O projeto de Luciano Magno é ousado: além de propor novos marcos históricos, promete trazer à luz talentos até agora ignorados – inclusive por clássicos como História da caricatura no Brasil, publicada em 1963 pelo cearense Herman Lima. Sociólogo, Magno iniciou suas pequisas aos 15 anos. Há duas décadas e meia fuça antigas publicações na Biblioteca Nacional e no Real Gabinete Português de Leitura, no Rio de Janeiro, além de vasculhar acervos do Arquivo Público do Estado de São Paulo, do Arquivo Público Jordão Emerenciano, no Recife, e da Fundação Cultural de Curitiba.

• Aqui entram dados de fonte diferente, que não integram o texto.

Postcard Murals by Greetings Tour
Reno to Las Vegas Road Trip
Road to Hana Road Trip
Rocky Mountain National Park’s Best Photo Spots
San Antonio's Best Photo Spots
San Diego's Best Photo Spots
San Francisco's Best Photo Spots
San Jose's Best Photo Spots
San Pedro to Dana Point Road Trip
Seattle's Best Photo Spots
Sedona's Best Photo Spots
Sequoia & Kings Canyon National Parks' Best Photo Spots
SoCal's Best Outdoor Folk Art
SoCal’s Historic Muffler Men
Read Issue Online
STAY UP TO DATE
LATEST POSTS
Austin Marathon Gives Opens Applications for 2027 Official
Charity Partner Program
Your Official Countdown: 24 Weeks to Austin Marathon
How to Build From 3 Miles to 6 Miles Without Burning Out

Os sete volumes focalizarão vida e obra de cerca de 300 desenhistas. Com o tempo, muito se perdeu – inclusive imagens anteriores àquela publicada em O Maribondo. “Caricaturas feitas na Revolução Pernambucana de 1817, por exemplo, não sobreviveram”, lamenta o pesquisador. No início da década de 1820, explica Magno, aflorou o sentimento nativista na imprensa brasileira. A autonomia de opinião passou a marcar publicações cariocas, pernambucanas, baianas e maranhenses.

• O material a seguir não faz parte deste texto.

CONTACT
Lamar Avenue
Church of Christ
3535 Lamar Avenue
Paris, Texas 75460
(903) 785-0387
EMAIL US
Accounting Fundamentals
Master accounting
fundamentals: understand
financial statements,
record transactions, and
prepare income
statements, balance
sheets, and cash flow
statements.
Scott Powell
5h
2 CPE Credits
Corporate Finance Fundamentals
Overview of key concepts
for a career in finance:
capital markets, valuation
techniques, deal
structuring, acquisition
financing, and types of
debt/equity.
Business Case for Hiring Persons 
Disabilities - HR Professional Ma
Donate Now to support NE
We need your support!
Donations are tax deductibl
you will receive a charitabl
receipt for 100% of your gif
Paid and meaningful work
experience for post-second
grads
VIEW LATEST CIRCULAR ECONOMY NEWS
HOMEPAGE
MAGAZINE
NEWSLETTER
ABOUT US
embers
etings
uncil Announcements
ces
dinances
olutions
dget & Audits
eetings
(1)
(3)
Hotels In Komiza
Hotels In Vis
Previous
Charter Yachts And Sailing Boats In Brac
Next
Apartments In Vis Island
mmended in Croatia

Política e caricatura, aliás, são irmãs gêmeas – para não dizer xifópagas. Imagem tem poder. Que o diga o jornalista ítalo-brasileiro Angelo Agostini, nome emblemático de nossa imprensa no século 19. Em 1876, ele fundou a Revista Ilustrada – semanário republicano e abolicionista que circulou no Rio de Janeiro até 1898. “Trata-se da figura mais emblemática de nossa caricatura oitocentista.”

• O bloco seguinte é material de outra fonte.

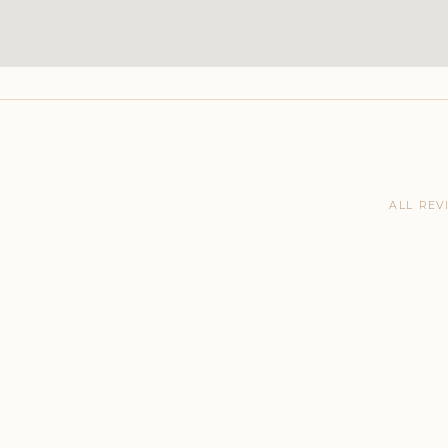
ALL REV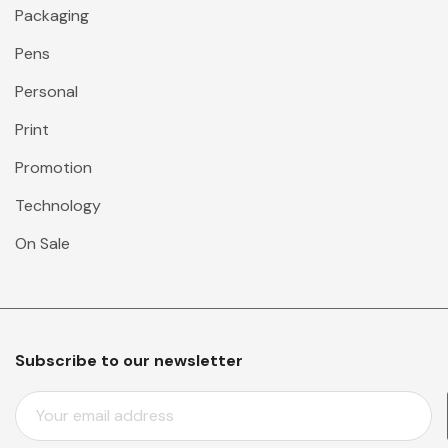
Packaging
Pens
Personal
Print
Promotion
Technology
On Sale
Subscribe to our newsletter
E
M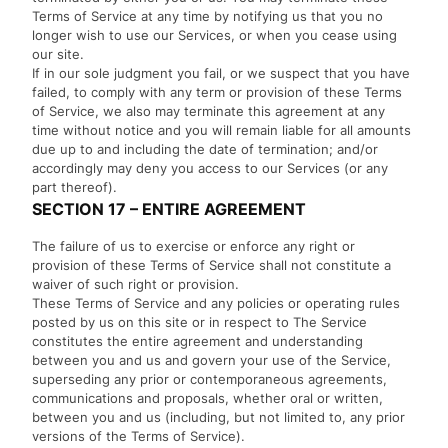
Terms of Service at any time by notifying us that you no
longer wish to use our Services, or when you cease using
our site.
If in our sole judgment you fail, or we suspect that you have
failed, to comply with any term or provision of these Terms
of Service, we also may terminate this agreement at any
time without notice and you will remain liable for all amounts
due up to and including the date of termination; and/or
accordingly may deny you access to our Services (or any
part thereof).
SECTION 17 – ENTIRE AGREEMENT
The failure of us to exercise or enforce any right or
provision of these Terms of Service shall not constitute a
waiver of such right or provision.
These Terms of Service and any policies or operating rules
posted by us on this site or in respect to The Service
constitutes the entire agreement and understanding
between you and us and govern your use of the Service,
superseding any prior or contemporaneous agreements,
communications and proposals, whether oral or written,
between you and us (including, but not limited to, any prior
versions of the Terms of Service).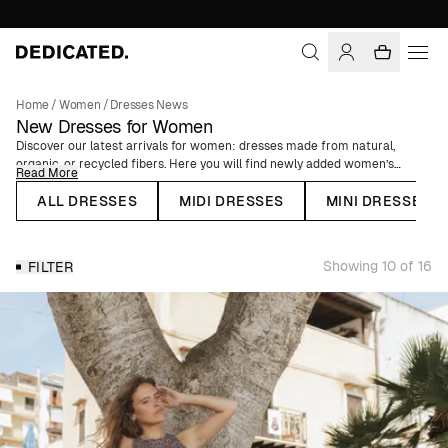
Home
/
Women
/
Dresses News
New Dresses for Women
Discover our latest arrivals for women: dresses made from natural,
organic, or recycled fibers. Here you will find newly added women’s
Read More
dresses, from summer dresses to cozy knitted dresses.
ALL DRESSES
MIDI DRESSES
MINI DRESSES
We offer floral dresses perfect for weddings, white dresses for
graduation celebrations, and party dresses for Christmas and New Year’s.
We also have kaftan dresses and short T-shirt dresses for warm summer
Showing 10 of 16
FILTER
days. Whether it’s for a celebratory event or everyday wear, you’ll find the
perfect dress with us.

“Agostini teve papel fundamental nas grandes campanhas políticas da época: a abolicionista, a republicana e a da questão religiosa”, relembra Luciano. Esse italiano naturalizado carioca revolucionou a caricatura brasileira. “Um de nossos maiores abolicionistas, Agostini mereceu de Joaquim Nabuco esta lapidar definição: ‘A Revista Ilustrada é a bíblia da abolição do povo que não sabe ler’.” 

Agostini, Porto-Alegre e outro craque, o português Bordalo Pinheiro, ficaram para a história. O mesmo não se pode dizer de nomes não menos importantes. “Meu livro resgata artistas não contemplados ou mencionados em estudos anteriores. É o caso de Leopoldo Heck, Carneiro Vilella, Luiz Távora e Maurício Jobim”, conta Luciano. Ele buscou também resgatar as primeiras aparições do desenho de humor no Brasil, por meio da obra do curitibano João Pedro, O Mulato (que não chegou a ser publicada), além de analisar a produção pioneira pernambucana.

“Chamou-me a atenção A. P. Caldas, editor e autor de caricaturas para o jornal O Torniquete, que teve tiragem de nove números, em 1878. Essa obra autoral inclui composições bizarras geniais, como a surreal “Página enigmática”, com originalíssima mistura de natureza e retrato. Caldas revelava traço de tendência cartunística ou caricatural avançado para uma época em que os cânones impunham regras e qualidades estéticas bem definidas”, destaca. Os caricaturados por Caldas se metamorfoseavam entre plantas e arbustos, “num grau de delírio criativo que lembra os surrealistas”, encanta-se Magno.

Depois do livro dedicado aos precursores, Luciano Magno – cuja coleção foi viabilizada pelo Programa Petrobras Cultural – vai lançar volumes dedicados a caricaturistas em meio às guerras, à diplomacia e às questões nacionais do século 19; à geração do alvorecer do século 20 (com nomes emblemáticos da belle époque brasileira); ao período entre a Primeira República e a Revolução de 1930; ao humor gráfico de 1925 a 1960; e ao humor gráfico contemporâneo. O sétimo volume abordará fatos e personalidades da cultura brasileira.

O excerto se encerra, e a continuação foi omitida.